State, as a single number, how many lines in the data below contain "trời".

[Records shown Boundary: Start]

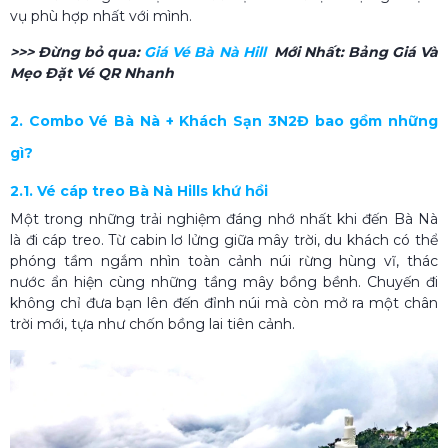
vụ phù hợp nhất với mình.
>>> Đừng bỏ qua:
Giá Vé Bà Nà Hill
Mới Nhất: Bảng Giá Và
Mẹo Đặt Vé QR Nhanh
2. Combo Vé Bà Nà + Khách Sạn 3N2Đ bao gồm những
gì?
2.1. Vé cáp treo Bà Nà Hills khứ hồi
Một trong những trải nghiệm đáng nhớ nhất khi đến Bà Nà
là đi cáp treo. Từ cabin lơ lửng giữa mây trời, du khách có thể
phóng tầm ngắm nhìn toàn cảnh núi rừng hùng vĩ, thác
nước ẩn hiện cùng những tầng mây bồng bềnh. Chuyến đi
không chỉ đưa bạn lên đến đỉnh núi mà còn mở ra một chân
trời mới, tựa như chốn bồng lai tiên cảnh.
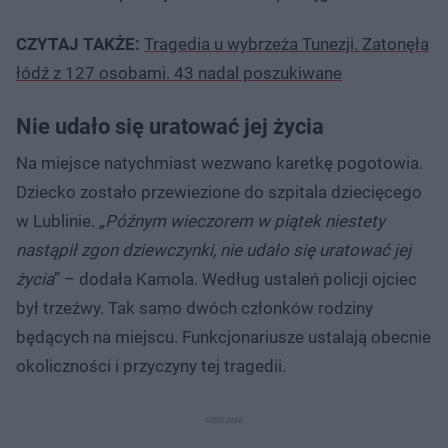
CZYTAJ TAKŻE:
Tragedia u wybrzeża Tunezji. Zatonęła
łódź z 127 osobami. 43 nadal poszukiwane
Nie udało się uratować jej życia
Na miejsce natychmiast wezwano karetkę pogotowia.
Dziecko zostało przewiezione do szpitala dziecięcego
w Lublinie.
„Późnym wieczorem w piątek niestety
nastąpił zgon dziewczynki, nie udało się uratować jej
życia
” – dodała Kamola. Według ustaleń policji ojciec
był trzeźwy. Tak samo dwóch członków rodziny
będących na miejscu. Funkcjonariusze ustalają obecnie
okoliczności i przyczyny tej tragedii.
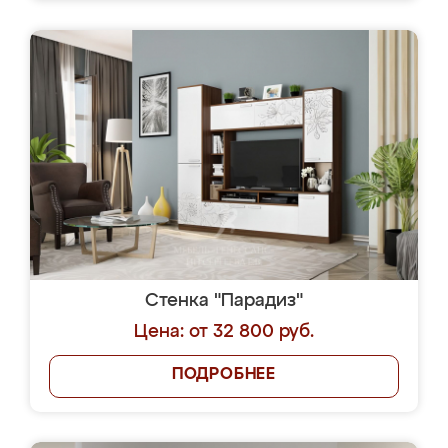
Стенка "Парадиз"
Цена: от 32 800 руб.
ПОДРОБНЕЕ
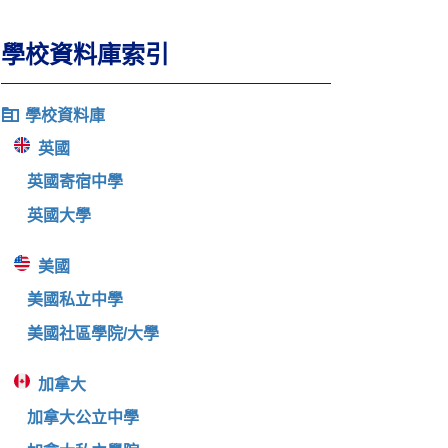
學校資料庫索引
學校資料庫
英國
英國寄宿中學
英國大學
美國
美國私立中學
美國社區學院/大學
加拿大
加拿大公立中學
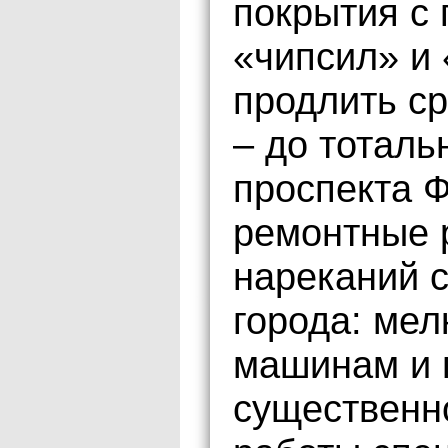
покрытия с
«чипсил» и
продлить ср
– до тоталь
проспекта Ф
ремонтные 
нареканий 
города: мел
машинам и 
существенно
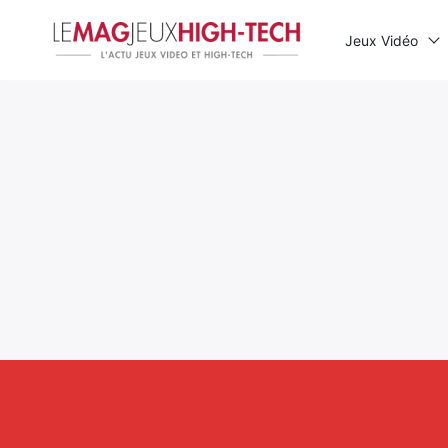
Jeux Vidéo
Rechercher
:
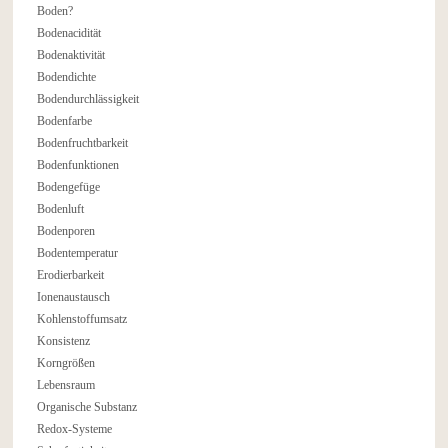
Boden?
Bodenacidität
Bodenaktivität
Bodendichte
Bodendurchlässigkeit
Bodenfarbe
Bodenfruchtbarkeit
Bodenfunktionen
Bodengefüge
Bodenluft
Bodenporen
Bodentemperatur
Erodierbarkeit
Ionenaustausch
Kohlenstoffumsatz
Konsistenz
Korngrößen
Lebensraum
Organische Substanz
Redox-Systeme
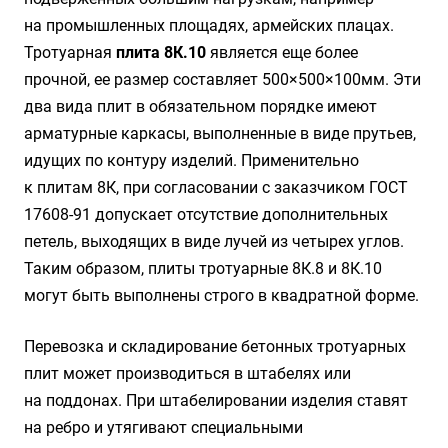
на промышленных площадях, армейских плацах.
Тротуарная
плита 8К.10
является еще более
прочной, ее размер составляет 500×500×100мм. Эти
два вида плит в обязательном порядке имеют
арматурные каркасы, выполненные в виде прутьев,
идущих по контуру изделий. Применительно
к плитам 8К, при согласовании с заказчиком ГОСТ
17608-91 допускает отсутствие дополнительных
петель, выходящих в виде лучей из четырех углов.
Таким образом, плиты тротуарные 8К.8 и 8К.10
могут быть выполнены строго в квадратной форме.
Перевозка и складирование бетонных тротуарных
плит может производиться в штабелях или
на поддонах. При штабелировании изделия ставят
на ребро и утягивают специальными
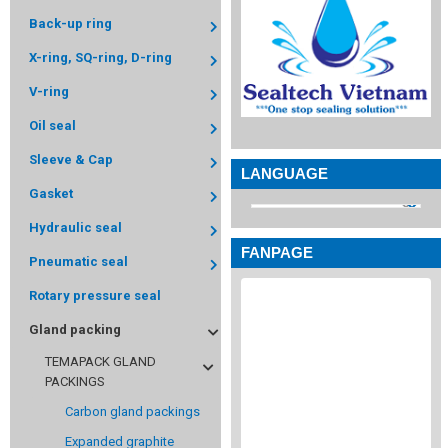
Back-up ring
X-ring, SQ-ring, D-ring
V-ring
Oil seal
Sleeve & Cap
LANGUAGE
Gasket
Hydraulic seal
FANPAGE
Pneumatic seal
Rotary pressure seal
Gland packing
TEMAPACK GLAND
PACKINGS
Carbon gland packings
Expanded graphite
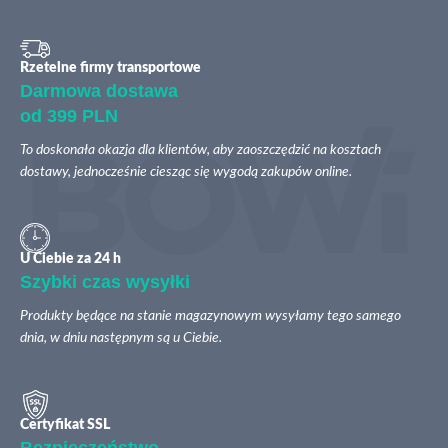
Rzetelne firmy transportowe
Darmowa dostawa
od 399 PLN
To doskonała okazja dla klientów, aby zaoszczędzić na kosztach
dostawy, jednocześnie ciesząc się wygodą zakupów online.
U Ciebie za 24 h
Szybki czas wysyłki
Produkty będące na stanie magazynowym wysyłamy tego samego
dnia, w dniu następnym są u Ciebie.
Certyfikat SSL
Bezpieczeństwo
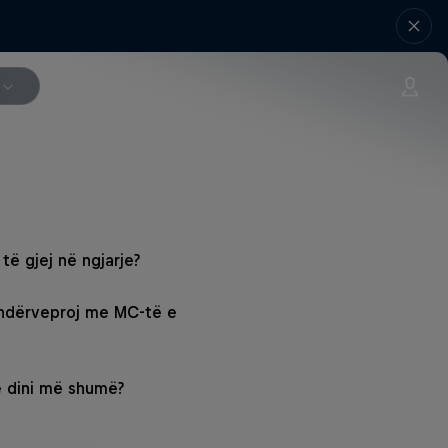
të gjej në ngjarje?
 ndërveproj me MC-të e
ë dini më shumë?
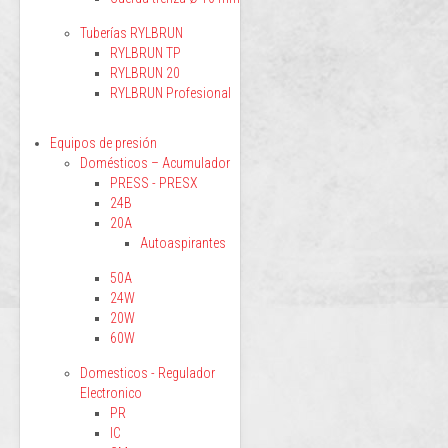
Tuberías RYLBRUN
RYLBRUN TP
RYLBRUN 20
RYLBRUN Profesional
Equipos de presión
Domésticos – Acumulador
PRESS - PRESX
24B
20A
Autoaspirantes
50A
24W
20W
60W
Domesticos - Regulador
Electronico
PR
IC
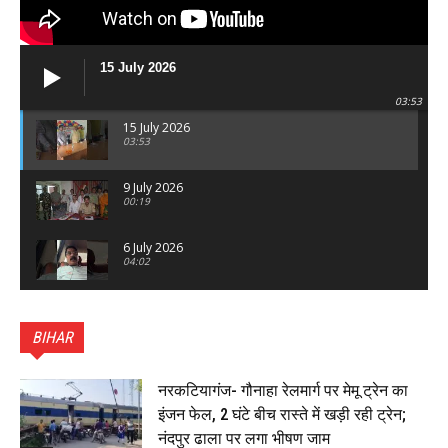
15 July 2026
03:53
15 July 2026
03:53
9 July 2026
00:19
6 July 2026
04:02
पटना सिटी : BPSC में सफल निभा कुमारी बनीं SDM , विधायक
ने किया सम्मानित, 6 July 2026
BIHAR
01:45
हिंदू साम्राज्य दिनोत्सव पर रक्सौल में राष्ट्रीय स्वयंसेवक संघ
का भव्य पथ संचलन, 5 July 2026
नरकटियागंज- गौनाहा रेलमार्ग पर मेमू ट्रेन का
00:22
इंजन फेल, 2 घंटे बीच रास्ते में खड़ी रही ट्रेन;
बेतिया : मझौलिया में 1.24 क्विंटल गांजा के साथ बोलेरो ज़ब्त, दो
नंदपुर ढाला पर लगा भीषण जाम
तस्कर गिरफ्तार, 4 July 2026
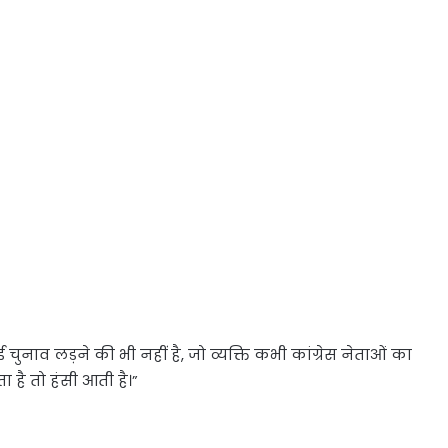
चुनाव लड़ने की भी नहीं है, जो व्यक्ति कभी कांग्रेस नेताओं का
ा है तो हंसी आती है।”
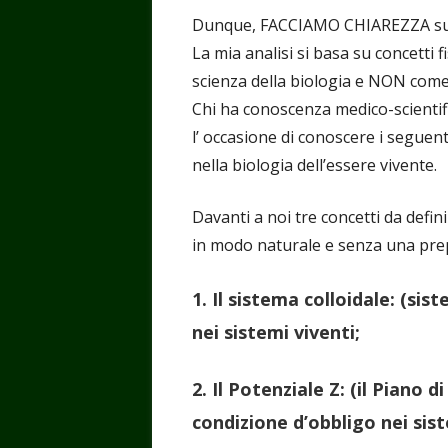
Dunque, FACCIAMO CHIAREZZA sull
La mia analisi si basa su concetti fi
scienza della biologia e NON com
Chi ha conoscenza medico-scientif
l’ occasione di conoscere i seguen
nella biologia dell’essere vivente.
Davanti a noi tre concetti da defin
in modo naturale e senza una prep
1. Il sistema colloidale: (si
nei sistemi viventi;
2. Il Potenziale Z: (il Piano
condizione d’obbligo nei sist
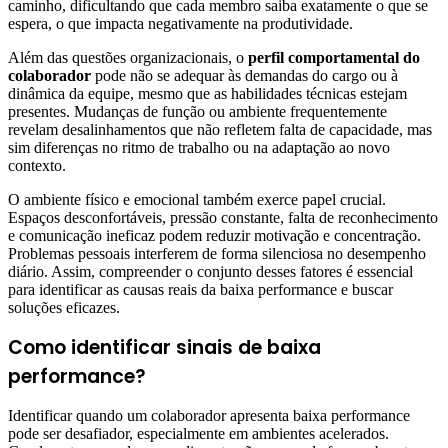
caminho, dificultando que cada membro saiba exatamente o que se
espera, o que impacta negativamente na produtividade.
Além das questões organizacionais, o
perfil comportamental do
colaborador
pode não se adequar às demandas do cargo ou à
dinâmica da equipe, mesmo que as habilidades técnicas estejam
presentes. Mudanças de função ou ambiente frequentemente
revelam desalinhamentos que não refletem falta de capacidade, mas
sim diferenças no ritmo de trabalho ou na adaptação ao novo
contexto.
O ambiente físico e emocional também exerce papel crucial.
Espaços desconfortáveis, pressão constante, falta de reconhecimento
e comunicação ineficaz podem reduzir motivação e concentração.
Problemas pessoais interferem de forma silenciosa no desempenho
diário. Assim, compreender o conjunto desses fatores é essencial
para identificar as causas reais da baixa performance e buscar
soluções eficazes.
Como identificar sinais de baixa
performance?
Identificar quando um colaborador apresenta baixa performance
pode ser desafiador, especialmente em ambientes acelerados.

[Records shown Boundary: End]

● Worked solution:
2